Growth has slowed in the EU and China but increased unexpectedly in the US during the first quarter to a 3.2% rate. Today is the first revision of economy’s first quarter performance and analysts are expecting a nominal downward adjustment to a 3.0% pace.
To remind all the economy grew at average rate of 2.1% from mid-2009 through early 2017. Growth over the last 15 months is over 3% with productivity rising by 2.4% versus a 1.1% annualized rate experienced form mid 2009 through early 2017.
How will today’s data be interpreted? In many regards the economic outlook today is similar to the outlook prevalent last February…expanding weakness because of the government shutdown.

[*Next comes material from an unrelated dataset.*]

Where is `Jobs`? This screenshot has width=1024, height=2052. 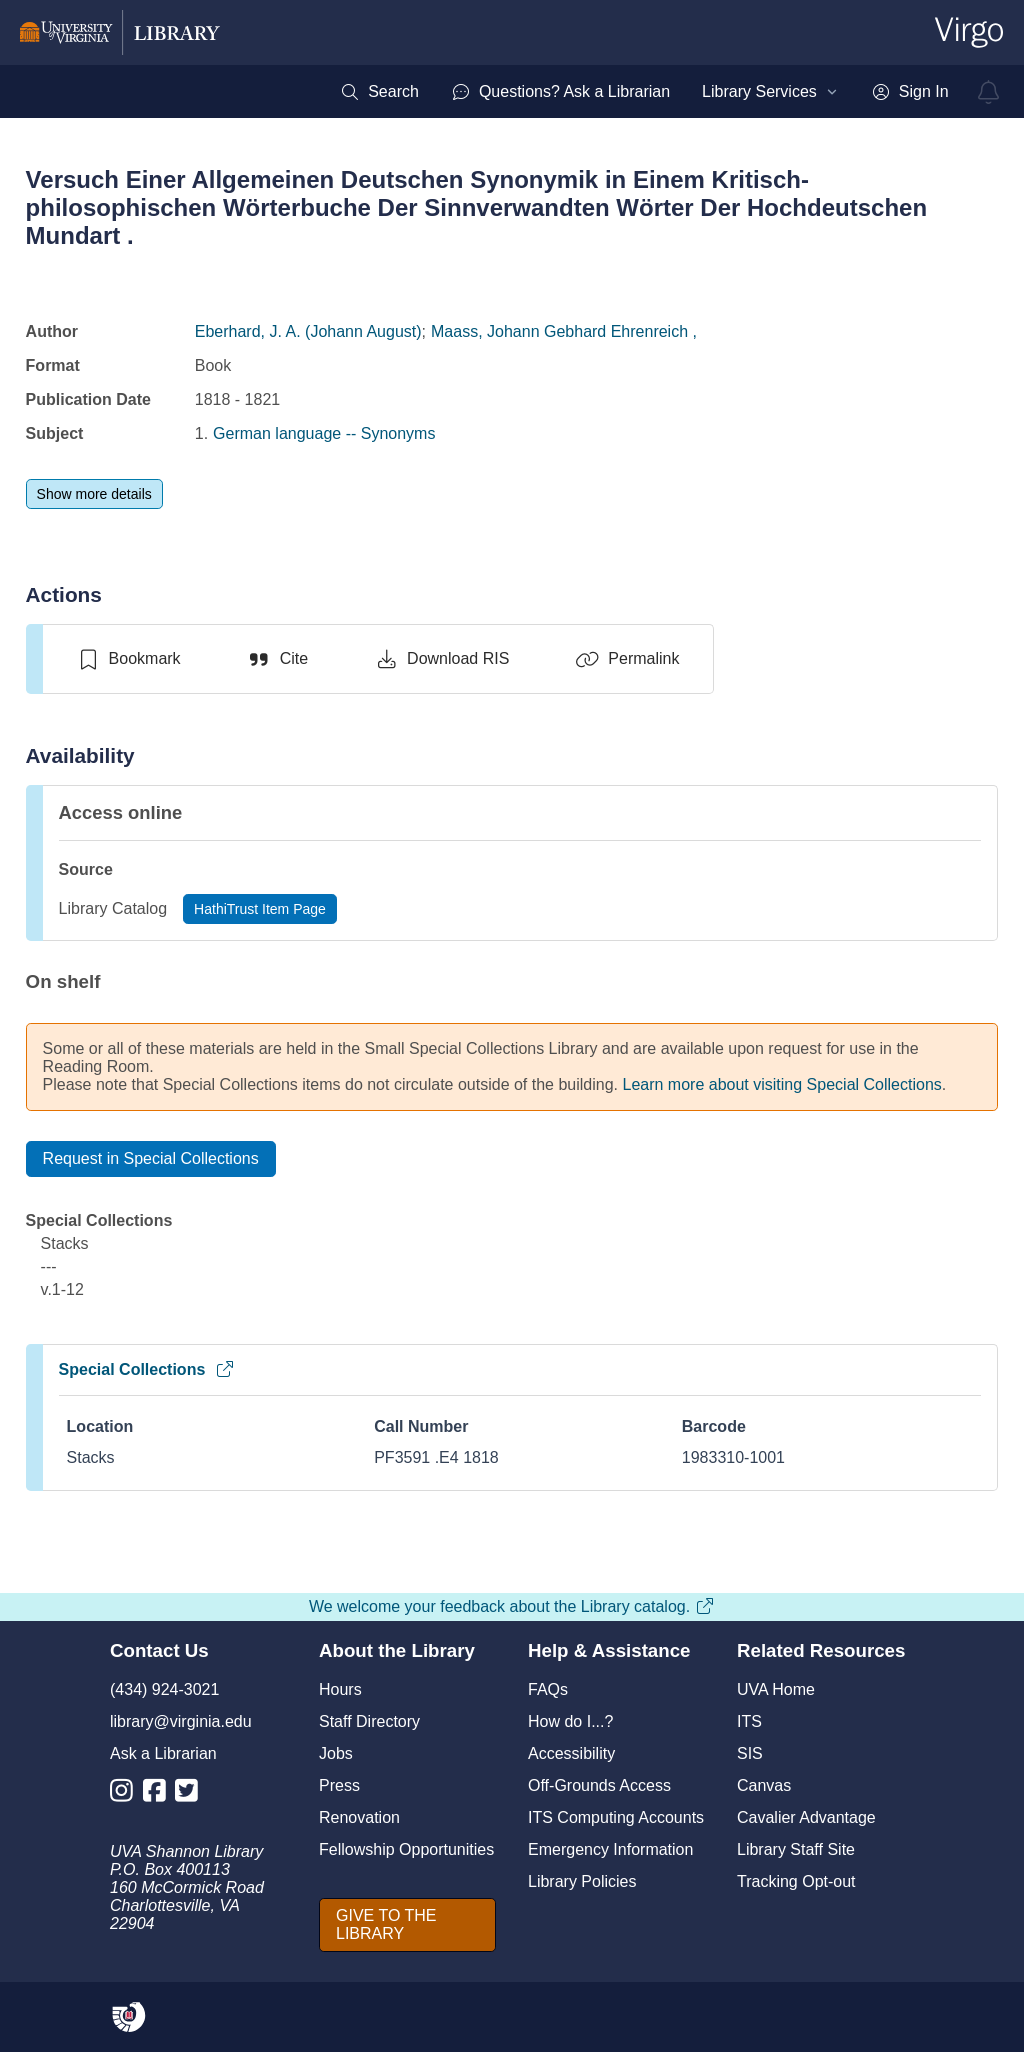
Jobs is located at coordinates (336, 1753).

In February growth accelerated.
Will today’s GDP data and next unemployment statistics agian alter perceptions? At this juncture I believe growth will continue to surprise on the upside.
Equities were volatile again yesterday, the result of growth and trade fears. Everyone has now become a yield curve expert however a key point these newly minted experts are missing is the yield curve must be inverted for over 90 days to have any measure of significance.
What will happen today?
Last night the foreign markets were mixed. London was up 0.35%, Paris up 0.20% and Frankfurt up 0.24%. China was down 0.31%, Japan down 0.29% and Hang Sang down 0.44%.
The Dow should open nervously higher as trade and growth assumptions are still front and center. The 10-year is unchanged at 2.27%.